_Work to be completed_: Return every entry below exactly as written.
::: Study material
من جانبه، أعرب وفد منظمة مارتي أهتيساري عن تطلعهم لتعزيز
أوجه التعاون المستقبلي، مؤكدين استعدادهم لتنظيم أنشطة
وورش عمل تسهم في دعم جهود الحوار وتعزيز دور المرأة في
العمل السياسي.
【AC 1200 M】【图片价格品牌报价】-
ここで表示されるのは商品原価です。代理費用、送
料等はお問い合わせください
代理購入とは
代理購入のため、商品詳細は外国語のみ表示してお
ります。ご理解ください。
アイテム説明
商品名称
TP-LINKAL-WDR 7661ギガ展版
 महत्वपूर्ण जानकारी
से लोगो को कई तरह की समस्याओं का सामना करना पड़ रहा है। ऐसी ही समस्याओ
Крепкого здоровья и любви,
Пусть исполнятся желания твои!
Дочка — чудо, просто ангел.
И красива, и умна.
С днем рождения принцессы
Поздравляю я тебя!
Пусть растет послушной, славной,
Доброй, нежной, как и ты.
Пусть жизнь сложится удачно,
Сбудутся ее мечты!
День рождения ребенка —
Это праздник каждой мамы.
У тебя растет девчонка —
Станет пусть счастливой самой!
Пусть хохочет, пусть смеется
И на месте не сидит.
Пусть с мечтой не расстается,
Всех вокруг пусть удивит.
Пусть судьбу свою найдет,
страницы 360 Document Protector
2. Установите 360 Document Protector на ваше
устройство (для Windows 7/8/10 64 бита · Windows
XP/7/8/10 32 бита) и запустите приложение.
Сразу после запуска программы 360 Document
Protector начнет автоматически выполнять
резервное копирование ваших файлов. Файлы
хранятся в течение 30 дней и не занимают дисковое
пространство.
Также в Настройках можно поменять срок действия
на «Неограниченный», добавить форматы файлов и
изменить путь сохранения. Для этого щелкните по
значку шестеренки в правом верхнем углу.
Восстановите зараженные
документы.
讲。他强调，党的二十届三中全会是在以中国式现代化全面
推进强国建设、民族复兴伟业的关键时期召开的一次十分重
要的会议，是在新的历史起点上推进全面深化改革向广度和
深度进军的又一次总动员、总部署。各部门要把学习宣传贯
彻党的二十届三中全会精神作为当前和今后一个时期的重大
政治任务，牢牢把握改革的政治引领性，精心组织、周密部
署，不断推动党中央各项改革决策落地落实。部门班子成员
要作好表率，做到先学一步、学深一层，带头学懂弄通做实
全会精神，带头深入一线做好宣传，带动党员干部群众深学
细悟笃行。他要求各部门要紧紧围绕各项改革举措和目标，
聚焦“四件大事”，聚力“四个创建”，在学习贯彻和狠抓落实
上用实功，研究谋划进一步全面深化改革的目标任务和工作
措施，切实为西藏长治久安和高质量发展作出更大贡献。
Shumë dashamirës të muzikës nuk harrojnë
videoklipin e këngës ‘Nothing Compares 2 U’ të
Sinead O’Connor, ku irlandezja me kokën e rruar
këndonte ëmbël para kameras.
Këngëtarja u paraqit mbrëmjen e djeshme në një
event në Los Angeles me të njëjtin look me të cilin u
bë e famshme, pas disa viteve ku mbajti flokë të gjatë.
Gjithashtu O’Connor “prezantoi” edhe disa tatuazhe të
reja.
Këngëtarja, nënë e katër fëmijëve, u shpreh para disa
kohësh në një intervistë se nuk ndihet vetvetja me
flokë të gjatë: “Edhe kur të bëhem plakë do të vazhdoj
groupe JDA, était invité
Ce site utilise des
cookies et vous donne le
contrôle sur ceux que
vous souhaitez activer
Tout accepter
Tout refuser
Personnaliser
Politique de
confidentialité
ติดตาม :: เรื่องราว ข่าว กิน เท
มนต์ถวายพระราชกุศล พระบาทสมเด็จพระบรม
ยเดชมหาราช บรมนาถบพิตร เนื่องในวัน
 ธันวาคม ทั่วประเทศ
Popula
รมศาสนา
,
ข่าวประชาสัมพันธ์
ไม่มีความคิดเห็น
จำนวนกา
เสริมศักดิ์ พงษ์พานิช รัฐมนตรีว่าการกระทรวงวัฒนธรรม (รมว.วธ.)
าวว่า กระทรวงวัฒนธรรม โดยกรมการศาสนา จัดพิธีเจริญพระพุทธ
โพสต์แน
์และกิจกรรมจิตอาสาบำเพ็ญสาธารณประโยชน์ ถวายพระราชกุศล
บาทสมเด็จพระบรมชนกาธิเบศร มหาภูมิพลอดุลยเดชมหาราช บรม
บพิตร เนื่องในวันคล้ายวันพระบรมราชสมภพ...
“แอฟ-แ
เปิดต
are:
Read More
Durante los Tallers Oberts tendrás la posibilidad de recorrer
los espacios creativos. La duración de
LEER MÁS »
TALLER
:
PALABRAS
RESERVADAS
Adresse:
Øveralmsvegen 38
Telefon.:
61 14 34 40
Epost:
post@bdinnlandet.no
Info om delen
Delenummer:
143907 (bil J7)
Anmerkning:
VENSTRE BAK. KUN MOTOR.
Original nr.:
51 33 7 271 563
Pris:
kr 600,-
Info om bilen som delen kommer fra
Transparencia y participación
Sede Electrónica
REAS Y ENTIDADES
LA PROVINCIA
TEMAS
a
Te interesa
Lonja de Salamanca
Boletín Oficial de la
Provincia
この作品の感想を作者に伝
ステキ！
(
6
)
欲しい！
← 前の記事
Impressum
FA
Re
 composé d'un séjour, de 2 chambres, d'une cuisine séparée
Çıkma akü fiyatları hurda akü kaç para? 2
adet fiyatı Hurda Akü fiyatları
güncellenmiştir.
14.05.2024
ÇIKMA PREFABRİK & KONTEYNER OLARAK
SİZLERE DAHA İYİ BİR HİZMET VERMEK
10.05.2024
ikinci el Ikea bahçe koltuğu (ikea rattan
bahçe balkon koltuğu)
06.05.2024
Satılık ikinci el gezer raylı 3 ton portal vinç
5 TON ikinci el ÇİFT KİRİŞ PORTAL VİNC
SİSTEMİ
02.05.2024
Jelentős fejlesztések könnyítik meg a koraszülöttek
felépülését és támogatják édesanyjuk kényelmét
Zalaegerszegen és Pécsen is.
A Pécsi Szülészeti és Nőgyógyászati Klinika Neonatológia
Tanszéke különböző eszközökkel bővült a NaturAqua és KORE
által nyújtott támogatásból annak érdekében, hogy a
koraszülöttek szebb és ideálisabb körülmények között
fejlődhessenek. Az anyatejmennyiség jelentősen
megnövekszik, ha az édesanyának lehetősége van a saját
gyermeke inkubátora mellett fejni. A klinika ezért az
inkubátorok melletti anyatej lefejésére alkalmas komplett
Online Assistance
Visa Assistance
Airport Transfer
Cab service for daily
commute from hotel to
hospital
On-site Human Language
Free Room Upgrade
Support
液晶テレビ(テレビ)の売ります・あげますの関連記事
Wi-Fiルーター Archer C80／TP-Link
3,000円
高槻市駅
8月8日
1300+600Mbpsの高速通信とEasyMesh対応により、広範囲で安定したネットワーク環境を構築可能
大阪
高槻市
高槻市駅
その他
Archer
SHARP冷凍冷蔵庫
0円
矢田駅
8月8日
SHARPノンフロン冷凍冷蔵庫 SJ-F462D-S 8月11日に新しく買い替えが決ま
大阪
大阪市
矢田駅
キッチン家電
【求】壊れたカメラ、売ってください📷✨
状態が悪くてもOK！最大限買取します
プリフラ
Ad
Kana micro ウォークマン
::::::
_Written response_:
من جانبه، أعرب وفد منظمة مارتي أهتيساري عن تطلعهم لتعزيز
أوجه التعاون المستقبلي، مؤكدين استعدادهم لتنظيم أنشطة
وورش عمل تسهم في دعم جهود الحوار وتعزيز دور المرأة في
العمل السياسي.
【AC 1200 M】【图片价格品牌报价】-
ここで表示されるのは商品原価です。代理費用、送
料等はお問い合わせください
代理購入とは
代理購入のため、商品詳細は外国語のみ表示してお
ります。ご理解ください。
アイテム説明
商品名称
TP-LINKAL-WDR 7661ギガ展版
 महत्वपूर्ण जानकारी
से लोगो को कई तरह की समस्याओं का सामना करना पड़ रहा है। ऐसी ही समस्याओ
Крепкого здоровья и любви,
Пусть исполнятся желания твои!
Дочка — чудо, просто ангел.
И красива, и умна.
С днем рождения принцессы
Поздравляю я тебя!
Пусть растет послушной, славной,
Доброй, нежной, как и ты.
Пусть жизнь сложится удачно,
Сбудутся ее мечты!
День рождения ребенка —
Это праздник каждой мамы.
У тебя растет девчонка —
Станет пусть счастливой самой!
Пусть хохочет, пусть смеется
И на месте не сидит.
Пусть с мечтой не расстается,
Всех вокруг пусть удивит.
Пусть судьбу свою найдет,
страницы 360 Document Protector
2. Установите 360 Document Protector на ваше
устройство (для Windows 7/8/10 64 бита · Windows
XP/7/8/10 32 бита) и запустите приложение.
Сразу после запуска программы 360 Document
Protector начнет автоматически выполнять
резервное копирование ваших файлов. Файлы
хранятся в течение 30 дней и не занимают дисковое
пространство.
Также в Настройках можно поменять срок действия
на «Неограниченный», добавить форматы файлов и
изменить путь сохранения. Для этого щелкните по
значку шестеренки в правом верхнем углу.
Восстановите зараженные
документы.
讲。他强调，党的二十届三中全会是在以中国式现代化全面
推进强国建设、民族复兴伟业的关键时期召开的一次十分重
要的会议，是在新的历史起点上推进全面深化改革向广度和
深度进军的又一次总动员、总部署。各部门要把学习宣传贯
彻党的二十届三中全会精神作为当前和今后一个时期的重大
政治任务，牢牢把握改革的政治引领性，精心组织、周密部
署，不断推动党中央各项改革决策落地落实。部门班子成员
要作好表率，做到先学一步、学深一层，带头学懂弄通做实
全会精神，带头深入一线做好宣传，带动党员干部群众深学
细悟笃行。他要求各部门要紧紧围绕各项改革举措和目标，
聚焦“四件大事”，聚力“四个创建”，在学习贯彻和狠抓落实
上用实功，研究谋划进一步全面深化改革的目标任务和工作
措施，切实为西藏长治久安和高质量发展作出更大贡献。
Shumë dashamirës të muzikës nuk harrojnë
videoklipin e këngës ‘Nothing Compares 2 U’ të
Sinead O’Connor, ku irlandezja me kokën e rruar
këndonte ëmbël para kameras.
Këngëtarja u paraqit mbrëmjen e djeshme në një
event në Los Angeles me të njëjtin look me të cilin u
bë e famshme, pas disa viteve ku mbajti flokë të gjatë.
Gjithashtu O’Connor “prezantoi” edhe disa tatuazhe të
reja.
Këngëtarja, nënë e katër fëmijëve, u shpreh para disa
kohësh në një intervistë se nuk ndihet vetvetja me
flokë të gjatë: “Edhe kur të bëhem plakë do të vazhdoj
groupe JDA, était invité
Ce site utilise des
cookies et vous donne le
contrôle sur ceux que
vous souhaitez activer
Tout accepter
Tout refuser
Personnaliser
Politique de
confidentialité
ติดตาม :: เรื่องราว ข่าว กิน เท
มนต์ถวายพระราชกุศล พระบาทสมเด็จพระบรม
ยเดชมหาราช บรมนาถบพิตร เนื่องในวัน
 ธันวาคม ทั่วประเทศ
Popula
รมศาสนา
,
ข่าวประชาสัมพันธ์
ไม่มีความคิดเห็น
จำนวนกา
เสริมศักดิ์ พงษ์พานิช รัฐมนตรีว่าการกระทรวงวัฒนธรรม (รมว.วธ.)
าวว่า กระทรวงวัฒนธรรม โดยกรมการศาสนา จัดพิธีเจริญพระพุทธ
โพสต์แน
์และกิจกรรมจิตอาสาบำเพ็ญสาธารณประโยชน์ ถวายพระราชกุศล
บาทสมเด็จพระบรมชนกาธิเบศร มหาภูมิพลอดุลยเดชมหาราช บรม
บพิตร เนื่องในวันคล้ายวันพระบรมราชสมภพ...
“แอฟ-แ
เปิดต
are:
Read More
Durante los Tallers Oberts tendrás la posibilidad de recorrer
los espacios creativos. La duración de
LEER MÁS »
TALLER
:
PALABRAS
RESERVADAS
Adresse:
Øveralmsvegen 38
Telefon.:
61 14 34 40
Epost:
post@bdinnlandet.no
Info om delen
Delenummer:
143907 (bil J7)
Anmerkning:
VENSTRE BAK. KUN MOTOR.
Original nr.:
51 33 7 271 563
Pris:
kr 600,-
Info om bilen som delen kommer fra
Transparencia y participación
Sede Electrónica
REAS Y ENTIDADES
LA PROVINCIA
TEMAS
a
Te interesa
Lonja de Salamanca
Boletín Oficial de la
Provincia
この作品の感想を作者に伝
ステキ！
(
6
)
欲しい！
← 前の記事
Impressum
FA
Re
 composé d'un séjour, de 2 chambres, d'une cuisine séparée
Çıkma akü fiyatları hurda akü kaç para? 2
adet fiyatı Hurda Akü fiyatları
güncellenmiştir.
14.05.2024
ÇIKMA PREFABRİK & KONTEYNER OLARAK
SİZLERE DAHA İYİ BİR HİZMET VERMEK
10.05.2024
ikinci el Ikea bahçe koltuğu (ikea rattan
bahçe balkon koltuğu)
06.05.2024
Satılık ikinci el gezer raylı 3 ton portal vinç
5 TON ikinci el ÇİFT KİRİŞ PORTAL VİNC
SİSTEMİ
02.05.2024
Jelentős fejlesztések könnyítik meg a koraszülöttek
felépülését és támogatják édesanyjuk kényelmét
Zalaegerszegen és Pécsen is.
A Pécsi Szülészeti és Nőgyógyászati Klinika Neonatológia
Tanszéke különböző eszközökkel bővült a NaturAqua és KORE
által nyújtott támogatásból annak érdekében, hogy a
koraszülöttek szebb és ideálisabb körülmények között
fejlődhessenek. Az anyatejmennyiség jelentősen
megnövekszik, ha az édesanyának lehetősége van a saját
gyermeke inkubátora mellett fejni. A klinika ezért az
inkubátorok melletti anyatej lefejésére alkalmas komplett
Online Assistance
Visa Assistance
Airport Transfer
Cab service for daily
commute from hotel to
hospital
On-site Human Language
Free Room Upgrade
Support
液晶テレビ(テレビ)の売ります・あげますの関連記事
Wi-Fiルーター Archer C80／TP-Link
3,000円
高槻市駅
8月8日
1300+600Mbpsの高速通信とEasyMesh対応により、広範囲で安定したネットワーク環境を構築可能
大阪
高槻市
高槻市駅
その他
Archer
SHARP冷凍冷蔵庫
0円
矢田駅
8月8日
SHARPノンフロン冷凍冷蔵庫 SJ-F462D-S 8月11日に新しく買い替えが決ま
大阪
大阪市
矢田駅
キッチン家電
【求】壊れたカメラ、売ってください📷✨
状態が悪くてもOK！最大限買取します
プリフラ
Ad
Kana micro ウォークマン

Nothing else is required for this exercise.